The government did little to regulate business during the 1800's. Unrestricted, business executives in the United States struggled to wipe out competition and gain complete control of their industries. They formed monopolies, which--for the most part--are illegal today. Some business owners in the same industry merged (united to form a single company) in order to reduce or eliminate competition. Other business leaders formed trusts. A trust was a monopoly in which a group of managers controlled rival businesses without formal ownership of the businesses.

The monopolies had some favorable effects on the economy. They helped make possible the giant, efficient corporations that contributed so much to economic growth.

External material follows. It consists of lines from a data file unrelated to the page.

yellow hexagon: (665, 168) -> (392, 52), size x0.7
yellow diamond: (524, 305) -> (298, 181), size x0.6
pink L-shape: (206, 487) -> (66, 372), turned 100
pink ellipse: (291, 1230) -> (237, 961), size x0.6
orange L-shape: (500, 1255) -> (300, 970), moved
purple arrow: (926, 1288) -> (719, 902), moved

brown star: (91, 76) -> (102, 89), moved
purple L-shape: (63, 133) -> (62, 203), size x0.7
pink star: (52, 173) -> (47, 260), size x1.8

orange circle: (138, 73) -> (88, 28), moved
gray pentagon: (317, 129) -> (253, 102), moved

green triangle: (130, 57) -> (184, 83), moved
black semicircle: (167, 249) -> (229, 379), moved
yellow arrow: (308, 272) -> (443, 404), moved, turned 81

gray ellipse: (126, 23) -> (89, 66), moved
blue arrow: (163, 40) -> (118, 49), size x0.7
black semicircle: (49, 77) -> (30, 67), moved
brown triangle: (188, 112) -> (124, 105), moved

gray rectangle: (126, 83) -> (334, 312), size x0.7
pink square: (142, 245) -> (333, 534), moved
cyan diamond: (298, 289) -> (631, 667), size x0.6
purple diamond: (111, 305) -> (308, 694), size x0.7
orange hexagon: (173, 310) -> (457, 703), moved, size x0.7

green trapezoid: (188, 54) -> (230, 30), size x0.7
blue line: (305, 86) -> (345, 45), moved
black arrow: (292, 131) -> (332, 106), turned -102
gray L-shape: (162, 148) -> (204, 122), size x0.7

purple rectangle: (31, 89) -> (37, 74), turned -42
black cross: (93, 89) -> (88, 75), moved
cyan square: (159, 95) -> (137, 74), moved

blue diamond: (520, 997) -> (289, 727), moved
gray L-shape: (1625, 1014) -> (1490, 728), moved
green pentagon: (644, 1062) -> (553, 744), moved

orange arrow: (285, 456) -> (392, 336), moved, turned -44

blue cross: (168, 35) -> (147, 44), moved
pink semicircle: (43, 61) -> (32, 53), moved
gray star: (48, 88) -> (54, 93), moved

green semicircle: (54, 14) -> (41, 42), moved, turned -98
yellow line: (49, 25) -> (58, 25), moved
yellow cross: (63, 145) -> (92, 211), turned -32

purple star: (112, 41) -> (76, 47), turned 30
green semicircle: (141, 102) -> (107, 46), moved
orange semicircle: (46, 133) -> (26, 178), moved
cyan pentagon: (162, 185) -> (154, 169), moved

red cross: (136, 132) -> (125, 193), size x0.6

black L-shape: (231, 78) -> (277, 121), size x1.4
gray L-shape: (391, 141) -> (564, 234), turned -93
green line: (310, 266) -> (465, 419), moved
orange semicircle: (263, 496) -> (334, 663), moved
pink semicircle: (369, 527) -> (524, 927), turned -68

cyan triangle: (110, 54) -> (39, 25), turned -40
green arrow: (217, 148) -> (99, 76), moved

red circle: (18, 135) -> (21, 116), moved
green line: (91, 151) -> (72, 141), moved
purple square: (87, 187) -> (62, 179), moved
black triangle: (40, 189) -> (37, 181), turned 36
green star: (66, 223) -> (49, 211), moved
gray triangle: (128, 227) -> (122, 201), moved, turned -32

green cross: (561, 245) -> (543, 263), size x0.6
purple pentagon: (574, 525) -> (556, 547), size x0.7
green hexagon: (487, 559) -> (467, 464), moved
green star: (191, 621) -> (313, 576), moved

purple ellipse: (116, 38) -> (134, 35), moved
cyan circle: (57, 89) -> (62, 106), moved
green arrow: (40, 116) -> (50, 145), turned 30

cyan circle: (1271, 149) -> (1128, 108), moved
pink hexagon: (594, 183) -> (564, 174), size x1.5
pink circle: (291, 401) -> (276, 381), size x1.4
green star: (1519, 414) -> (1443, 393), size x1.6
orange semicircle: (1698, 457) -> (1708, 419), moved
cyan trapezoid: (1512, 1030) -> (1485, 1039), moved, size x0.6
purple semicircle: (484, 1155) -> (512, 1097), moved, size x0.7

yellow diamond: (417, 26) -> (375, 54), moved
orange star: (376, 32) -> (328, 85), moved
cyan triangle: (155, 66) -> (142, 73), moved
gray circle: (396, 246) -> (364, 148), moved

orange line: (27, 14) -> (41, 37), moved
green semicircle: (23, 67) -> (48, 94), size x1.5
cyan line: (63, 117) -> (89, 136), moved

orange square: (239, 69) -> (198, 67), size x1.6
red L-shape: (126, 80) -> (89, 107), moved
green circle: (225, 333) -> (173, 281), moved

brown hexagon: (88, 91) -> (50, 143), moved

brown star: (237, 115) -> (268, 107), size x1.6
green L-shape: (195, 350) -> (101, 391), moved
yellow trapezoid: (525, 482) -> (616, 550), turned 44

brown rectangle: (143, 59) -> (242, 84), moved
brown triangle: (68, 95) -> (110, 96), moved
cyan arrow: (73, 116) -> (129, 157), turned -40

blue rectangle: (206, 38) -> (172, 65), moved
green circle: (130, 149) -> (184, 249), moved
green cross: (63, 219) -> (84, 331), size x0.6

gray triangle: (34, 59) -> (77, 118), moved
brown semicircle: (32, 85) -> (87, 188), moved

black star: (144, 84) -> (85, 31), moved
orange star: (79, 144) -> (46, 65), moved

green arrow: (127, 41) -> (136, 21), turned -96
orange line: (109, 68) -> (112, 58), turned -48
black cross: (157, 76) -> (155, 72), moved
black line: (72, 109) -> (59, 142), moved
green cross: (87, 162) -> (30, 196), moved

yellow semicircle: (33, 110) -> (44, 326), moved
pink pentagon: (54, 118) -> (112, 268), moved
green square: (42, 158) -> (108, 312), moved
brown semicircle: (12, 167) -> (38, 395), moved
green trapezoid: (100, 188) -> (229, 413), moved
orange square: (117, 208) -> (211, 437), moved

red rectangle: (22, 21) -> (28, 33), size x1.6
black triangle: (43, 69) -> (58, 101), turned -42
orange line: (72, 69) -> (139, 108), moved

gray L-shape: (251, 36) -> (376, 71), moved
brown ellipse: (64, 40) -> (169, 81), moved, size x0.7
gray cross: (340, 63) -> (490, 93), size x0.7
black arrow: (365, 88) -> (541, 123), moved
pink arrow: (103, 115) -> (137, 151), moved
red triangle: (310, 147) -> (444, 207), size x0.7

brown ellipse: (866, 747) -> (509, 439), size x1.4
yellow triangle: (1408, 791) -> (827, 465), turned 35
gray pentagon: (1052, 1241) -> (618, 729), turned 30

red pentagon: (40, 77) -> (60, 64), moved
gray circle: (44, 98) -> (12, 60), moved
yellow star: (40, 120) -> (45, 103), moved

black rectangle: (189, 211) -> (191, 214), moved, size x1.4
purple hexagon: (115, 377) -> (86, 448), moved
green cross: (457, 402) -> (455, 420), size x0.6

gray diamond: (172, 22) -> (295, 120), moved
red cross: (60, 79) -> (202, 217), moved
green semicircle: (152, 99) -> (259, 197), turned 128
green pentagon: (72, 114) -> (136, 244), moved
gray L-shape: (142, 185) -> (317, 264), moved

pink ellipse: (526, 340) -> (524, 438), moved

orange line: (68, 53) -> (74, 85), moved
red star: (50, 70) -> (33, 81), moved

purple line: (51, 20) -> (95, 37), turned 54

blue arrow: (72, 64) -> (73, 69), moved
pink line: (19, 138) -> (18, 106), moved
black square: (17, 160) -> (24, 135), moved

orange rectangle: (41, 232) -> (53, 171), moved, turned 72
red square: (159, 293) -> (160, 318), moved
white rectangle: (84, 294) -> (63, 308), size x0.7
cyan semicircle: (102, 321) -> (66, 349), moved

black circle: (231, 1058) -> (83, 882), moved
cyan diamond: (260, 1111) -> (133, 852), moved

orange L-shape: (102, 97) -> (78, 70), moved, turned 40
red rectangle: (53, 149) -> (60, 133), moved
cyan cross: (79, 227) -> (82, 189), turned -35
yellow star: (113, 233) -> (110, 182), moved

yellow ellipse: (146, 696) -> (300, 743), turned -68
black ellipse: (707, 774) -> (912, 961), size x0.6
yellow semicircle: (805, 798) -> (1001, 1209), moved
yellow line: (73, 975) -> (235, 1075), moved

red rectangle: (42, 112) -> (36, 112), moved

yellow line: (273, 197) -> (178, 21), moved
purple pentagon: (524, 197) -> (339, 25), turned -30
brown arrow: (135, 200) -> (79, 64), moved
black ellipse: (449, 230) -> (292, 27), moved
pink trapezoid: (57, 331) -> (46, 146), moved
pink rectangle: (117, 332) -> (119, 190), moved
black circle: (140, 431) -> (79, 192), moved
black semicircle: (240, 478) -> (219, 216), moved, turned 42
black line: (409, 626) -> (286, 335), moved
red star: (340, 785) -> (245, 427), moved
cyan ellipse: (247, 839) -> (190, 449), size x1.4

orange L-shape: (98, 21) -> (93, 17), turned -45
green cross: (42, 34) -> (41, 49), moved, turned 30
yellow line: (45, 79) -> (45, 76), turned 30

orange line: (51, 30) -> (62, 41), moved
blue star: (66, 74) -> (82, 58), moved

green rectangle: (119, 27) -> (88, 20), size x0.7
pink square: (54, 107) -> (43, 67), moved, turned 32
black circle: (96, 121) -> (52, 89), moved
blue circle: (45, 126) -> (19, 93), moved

The monopolies also enabled businesses to avoid sharp fluctuations in price and output, and thus keep sales steady. On the other hand, monopolies gave some business leaders so much power that they could take unfair advantage of others. A business executive with little or no competition could demand goods from suppliers at low cost, while charging high prices for the finished product. The executive could also save money by reducing a product's quality.


Short-Term Assessment: Did you learn the day’s objective?

Please answer today’s Short-Term assessment in 1-paragraph essay format. Make sure you answer the question completely and provide 3-4 SPECIFIC, DIFFERENT Examples.

1. How did Industrialization affect society in the United States?